=== STUDY MATERIAL ===
___
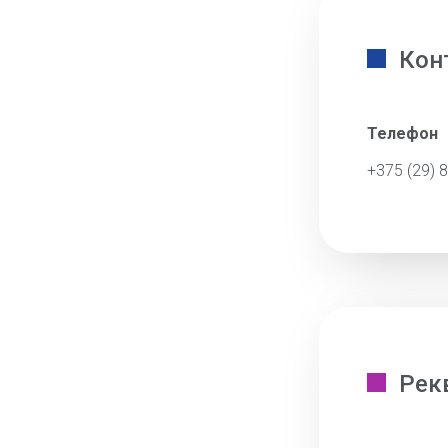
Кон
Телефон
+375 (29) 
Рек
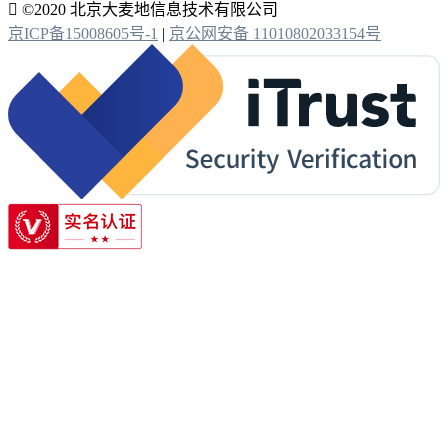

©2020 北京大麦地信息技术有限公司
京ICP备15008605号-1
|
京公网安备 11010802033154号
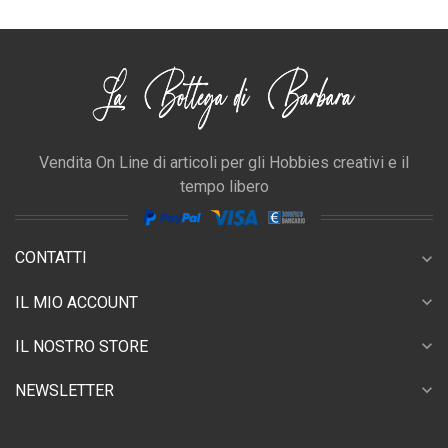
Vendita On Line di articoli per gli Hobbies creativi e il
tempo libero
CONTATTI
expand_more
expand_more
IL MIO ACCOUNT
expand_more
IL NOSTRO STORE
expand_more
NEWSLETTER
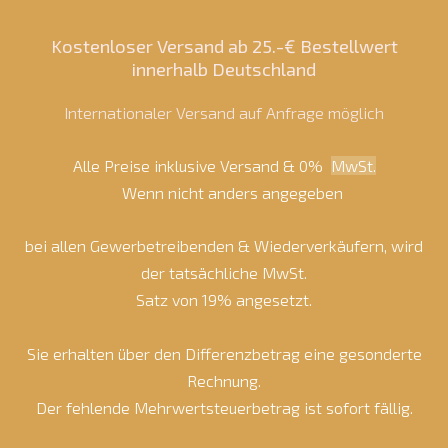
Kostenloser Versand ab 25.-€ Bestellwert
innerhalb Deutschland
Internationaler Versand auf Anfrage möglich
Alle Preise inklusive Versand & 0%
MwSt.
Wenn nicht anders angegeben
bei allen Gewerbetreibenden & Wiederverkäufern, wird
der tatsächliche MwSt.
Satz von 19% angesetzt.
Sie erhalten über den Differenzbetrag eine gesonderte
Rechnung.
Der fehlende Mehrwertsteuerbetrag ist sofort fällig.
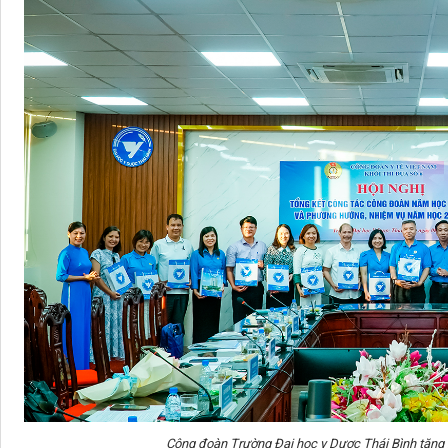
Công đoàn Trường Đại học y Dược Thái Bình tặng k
___
=== PROBLEM ===
Where the word "Versand" appears in a line of the entries, copy that line.

=== FINISHED EXERCISE ===
Kostenloser Versand ab 25.-€ Bestellwert
Internationaler Versand auf Anfrage möglich
Alle Preise inklusive Versand & 0%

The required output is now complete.